Book by Maxine McKew

Tales from the Political Trenches is a 2012 Australian political memoir by journalist and former Australian Labor Party politician Maxine McKew. McKew's account of her life in politics is highly critical of the leadership decisions made inside the Federal ALP.

McKew was elected to the Australian House of Representatives at the 2007 general election, defeating then-Liberal Prime Minister John Howard in his own seat of Bennelong. McKew was "part of the Kevin ’07 juggernaut, which dismissed the Howard Government after eleven years of power. She believed in the ideas and aspirations of the Labor Party leader, Kevin Rudd.
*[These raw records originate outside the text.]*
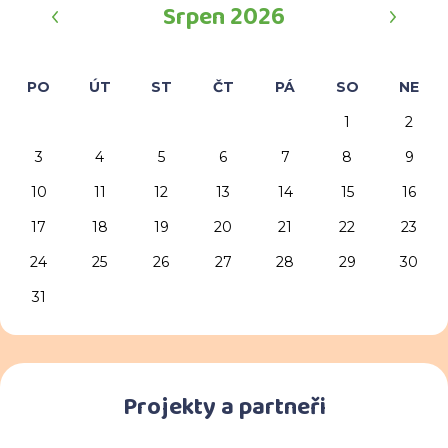
‹
›
Srpen 2026
PO
ÚT
ST
ČT
PÁ
SO
NE
1
2
3
4
5
6
7
8
9
10
11
12
13
14
15
16
17
18
19
20
21
22
23
24
25
26
27
28
29
30
31
Projekty a partneři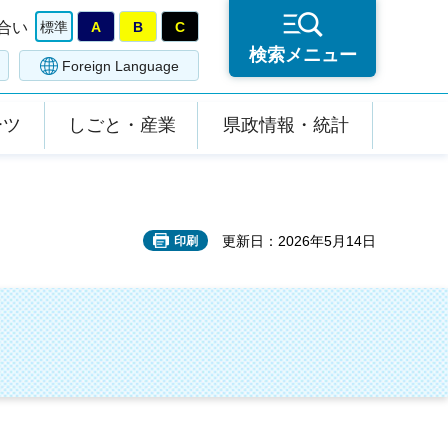
合い
標準
A
B
C
検索メニュー
Foreign Language
ーツ
しごと・産業
県政情報・統計
更新日：2026年5月14日
印刷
But then his own party brought him, as a first term Prime Minister, down."

==Criticism of internal ALP politics==
McKew describes life in Federal parliament as being "'intoxicating, joyous and humbling but also brutish, backstabbing marked by betrayals and dishonesty.'" She writes that the ALP is internally controlled by factional nobodies. In the book, former Labor Prime Minister Paul Keating lambasts the "factional Tintookies" in the federal Labor caucus, saying "we have them to thank for the fact that Rudd blinked on the CPRS (Carbon Pollution Reduction Scheme)".

McKew also opines that the Labor Party has wasted its time in office. "Having got rid of John Howard," she writes, "how the hell have we managed to ensure that it is the Howard legacy and not a reformist Labor legacy that is still central to the national narrative?" "It is a bitter fact for my side of politics that the Howard years are still with us."

===Criticism of Gillard===
Tales from the Political Trenches puts the blame for Labor's electoral woes squarely on the shoulders of Julia Gillard, whom she accuses of being directly involved in the plot to dump Prime Minister Rudd. McKew says Ms Gillard has never had a future policy agenda, "only a plan to knock off" Kevin Rudd.

McKew also has some criticism of Mr Rudd's first term. "As a government, we didn't care much about a genuine contest of ideas," she writes. "Where he needed to charm, he scolded. Instead of cultivating loyalists among backbenchers, too often he ignored them. He is a leader who makes few allowances for people who don't share his own obsessions or can't work to his timetable," she writes.